__PROVIDED RECORDS__:
──────

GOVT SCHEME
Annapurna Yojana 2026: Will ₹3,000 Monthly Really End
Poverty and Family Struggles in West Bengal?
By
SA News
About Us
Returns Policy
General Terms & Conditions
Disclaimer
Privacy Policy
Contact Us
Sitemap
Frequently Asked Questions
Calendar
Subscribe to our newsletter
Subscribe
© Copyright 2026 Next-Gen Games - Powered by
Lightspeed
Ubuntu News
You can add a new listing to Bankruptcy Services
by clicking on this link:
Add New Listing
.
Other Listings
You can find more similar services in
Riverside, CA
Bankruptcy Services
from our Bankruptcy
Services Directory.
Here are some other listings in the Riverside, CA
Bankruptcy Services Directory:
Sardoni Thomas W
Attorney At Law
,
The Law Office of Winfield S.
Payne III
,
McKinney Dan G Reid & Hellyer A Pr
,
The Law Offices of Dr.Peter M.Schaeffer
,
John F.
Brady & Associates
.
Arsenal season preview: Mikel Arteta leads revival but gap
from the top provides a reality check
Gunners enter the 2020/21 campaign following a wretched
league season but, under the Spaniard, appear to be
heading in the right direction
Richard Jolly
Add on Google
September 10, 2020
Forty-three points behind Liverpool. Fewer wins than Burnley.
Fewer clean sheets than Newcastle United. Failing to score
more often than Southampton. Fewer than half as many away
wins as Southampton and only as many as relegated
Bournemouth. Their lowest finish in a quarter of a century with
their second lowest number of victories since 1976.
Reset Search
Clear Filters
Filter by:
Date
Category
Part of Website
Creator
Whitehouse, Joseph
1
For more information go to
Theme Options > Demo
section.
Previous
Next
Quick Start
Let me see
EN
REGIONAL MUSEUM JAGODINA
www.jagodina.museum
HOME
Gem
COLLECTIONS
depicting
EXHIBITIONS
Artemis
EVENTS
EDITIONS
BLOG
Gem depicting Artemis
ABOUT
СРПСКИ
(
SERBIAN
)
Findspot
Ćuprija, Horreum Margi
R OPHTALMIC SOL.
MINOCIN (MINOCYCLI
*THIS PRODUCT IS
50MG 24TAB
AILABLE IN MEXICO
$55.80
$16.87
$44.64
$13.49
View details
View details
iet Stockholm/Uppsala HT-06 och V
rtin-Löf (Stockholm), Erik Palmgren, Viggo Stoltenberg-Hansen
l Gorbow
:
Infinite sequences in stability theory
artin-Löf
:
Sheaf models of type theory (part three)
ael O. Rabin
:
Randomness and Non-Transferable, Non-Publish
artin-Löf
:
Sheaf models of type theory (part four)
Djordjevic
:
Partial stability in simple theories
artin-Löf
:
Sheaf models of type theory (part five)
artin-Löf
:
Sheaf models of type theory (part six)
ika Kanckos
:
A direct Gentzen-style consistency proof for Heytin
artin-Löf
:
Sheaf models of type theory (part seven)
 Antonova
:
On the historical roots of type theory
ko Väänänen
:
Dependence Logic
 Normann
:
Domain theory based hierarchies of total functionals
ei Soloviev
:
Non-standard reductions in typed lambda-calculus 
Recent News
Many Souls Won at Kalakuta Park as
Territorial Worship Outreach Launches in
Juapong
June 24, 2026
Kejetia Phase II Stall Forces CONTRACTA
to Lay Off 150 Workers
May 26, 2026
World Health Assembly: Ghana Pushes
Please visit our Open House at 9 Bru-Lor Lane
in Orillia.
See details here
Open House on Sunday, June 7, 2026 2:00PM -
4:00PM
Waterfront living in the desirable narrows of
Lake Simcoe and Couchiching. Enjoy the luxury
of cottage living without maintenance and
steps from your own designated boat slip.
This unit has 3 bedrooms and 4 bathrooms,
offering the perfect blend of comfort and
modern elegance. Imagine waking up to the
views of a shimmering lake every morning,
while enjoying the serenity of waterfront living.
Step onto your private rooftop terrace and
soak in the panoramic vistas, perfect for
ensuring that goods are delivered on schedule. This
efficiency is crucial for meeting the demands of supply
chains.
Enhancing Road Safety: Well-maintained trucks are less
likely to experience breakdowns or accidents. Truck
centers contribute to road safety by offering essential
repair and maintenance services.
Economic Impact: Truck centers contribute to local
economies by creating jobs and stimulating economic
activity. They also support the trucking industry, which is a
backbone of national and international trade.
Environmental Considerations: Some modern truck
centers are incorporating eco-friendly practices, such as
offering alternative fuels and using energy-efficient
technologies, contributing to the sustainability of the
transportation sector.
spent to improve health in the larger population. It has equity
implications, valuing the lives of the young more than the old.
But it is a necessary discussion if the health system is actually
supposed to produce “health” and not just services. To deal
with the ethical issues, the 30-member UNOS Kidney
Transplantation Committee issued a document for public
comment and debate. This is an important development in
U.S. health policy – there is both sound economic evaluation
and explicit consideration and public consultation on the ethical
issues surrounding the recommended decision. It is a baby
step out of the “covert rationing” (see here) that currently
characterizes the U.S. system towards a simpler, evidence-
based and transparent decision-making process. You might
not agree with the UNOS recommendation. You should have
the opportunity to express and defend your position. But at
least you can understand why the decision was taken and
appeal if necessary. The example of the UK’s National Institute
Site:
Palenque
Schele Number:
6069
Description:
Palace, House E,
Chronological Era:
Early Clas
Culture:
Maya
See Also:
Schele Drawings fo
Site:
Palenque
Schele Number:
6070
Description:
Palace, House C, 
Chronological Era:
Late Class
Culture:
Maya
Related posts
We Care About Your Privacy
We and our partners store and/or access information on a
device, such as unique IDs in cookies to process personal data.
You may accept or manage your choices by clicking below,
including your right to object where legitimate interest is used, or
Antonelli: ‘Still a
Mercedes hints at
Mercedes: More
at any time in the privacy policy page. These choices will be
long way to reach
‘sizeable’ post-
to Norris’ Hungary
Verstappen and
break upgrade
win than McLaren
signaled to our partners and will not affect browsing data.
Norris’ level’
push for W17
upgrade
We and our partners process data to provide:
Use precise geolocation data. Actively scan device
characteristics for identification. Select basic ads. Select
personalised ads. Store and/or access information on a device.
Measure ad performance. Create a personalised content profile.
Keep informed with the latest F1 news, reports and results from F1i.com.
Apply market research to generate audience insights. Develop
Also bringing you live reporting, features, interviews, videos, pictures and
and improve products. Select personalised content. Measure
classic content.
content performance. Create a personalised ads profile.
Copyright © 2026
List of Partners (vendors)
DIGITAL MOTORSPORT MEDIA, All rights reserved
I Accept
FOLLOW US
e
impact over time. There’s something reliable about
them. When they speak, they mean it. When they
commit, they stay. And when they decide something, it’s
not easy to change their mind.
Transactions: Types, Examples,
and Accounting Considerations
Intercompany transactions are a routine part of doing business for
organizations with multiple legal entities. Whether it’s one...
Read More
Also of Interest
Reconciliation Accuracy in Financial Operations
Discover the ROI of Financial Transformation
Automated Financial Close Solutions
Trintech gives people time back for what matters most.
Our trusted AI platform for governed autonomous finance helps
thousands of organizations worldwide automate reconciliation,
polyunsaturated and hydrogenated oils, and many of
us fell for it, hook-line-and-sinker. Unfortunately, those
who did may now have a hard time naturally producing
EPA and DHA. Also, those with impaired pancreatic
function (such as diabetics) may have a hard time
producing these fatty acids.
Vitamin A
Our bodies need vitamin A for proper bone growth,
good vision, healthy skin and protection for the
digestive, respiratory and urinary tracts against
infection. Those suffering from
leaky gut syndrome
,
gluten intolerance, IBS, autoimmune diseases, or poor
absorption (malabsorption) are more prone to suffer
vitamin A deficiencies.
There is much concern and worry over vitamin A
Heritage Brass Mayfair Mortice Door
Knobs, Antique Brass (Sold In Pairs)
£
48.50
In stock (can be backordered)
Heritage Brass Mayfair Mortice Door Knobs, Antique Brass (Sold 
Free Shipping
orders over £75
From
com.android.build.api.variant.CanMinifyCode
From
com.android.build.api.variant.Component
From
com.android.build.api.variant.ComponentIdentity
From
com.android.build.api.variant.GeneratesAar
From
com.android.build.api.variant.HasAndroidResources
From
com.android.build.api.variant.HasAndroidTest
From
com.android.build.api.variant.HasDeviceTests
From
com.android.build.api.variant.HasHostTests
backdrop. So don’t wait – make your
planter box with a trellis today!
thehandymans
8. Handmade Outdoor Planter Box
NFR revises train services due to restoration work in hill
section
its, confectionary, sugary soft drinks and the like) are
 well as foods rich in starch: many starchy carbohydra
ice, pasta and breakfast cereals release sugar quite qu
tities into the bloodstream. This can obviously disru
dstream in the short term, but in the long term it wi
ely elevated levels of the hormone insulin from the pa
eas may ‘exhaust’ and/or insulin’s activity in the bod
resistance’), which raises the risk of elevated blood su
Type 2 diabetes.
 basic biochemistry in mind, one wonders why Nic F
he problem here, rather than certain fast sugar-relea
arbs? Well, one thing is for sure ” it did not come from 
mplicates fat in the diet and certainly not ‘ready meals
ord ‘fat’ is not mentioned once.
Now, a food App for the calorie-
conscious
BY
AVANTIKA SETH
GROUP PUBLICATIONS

──────

__WHAT IS NEEDED__: With the first line being the one containing "Economic Impact: Truck" and the last line the one containing "Environmental Considerations: Some", transcribe exactly the lines above that fall in that range.

__WRITTEN RESPONSE__:
Economic Impact: Truck centers contribute to local
economies by creating jobs and stimulating economic
activity. They also support the trucking industry, which is a
backbone of national and international trade.
Environmental Considerations: Some modern truck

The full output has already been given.